Records contained in a dataset:

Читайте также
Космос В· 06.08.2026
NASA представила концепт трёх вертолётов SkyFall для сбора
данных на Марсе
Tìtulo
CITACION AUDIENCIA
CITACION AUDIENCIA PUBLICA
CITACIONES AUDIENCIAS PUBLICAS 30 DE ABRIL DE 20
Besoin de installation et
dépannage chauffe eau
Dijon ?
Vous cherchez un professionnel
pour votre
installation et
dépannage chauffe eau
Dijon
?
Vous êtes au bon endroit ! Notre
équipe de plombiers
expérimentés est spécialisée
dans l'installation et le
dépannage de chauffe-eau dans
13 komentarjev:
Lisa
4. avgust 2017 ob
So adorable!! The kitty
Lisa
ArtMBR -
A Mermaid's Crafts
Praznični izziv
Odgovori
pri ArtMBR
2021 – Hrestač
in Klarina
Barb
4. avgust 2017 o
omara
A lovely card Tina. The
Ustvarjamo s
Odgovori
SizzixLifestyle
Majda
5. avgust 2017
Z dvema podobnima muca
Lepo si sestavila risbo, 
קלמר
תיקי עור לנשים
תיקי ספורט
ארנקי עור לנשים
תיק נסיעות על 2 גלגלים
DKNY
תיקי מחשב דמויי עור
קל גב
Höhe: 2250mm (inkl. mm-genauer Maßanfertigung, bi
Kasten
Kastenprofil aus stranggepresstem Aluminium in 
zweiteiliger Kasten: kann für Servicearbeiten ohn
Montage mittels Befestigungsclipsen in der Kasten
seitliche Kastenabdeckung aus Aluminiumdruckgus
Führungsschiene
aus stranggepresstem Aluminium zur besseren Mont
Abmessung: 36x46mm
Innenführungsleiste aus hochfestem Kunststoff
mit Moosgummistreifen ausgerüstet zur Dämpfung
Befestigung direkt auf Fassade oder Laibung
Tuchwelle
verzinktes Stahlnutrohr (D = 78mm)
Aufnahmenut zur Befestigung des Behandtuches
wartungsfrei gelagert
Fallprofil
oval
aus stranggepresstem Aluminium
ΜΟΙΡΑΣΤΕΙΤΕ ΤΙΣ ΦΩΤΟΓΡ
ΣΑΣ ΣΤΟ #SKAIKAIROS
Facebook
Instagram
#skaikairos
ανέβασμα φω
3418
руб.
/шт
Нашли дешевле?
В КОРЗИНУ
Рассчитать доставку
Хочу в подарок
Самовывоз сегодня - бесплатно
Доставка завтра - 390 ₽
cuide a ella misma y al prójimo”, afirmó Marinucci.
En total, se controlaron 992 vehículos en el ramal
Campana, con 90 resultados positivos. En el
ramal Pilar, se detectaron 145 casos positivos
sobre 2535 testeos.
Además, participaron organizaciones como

• **PROBLEM**: Among the lines above, return each one holding the string "positivos".

• **WRITTEN SOLUTION**:
Campana, con 90 resultados positivos. En el
ramal Pilar, se detectaron 145 casos positivos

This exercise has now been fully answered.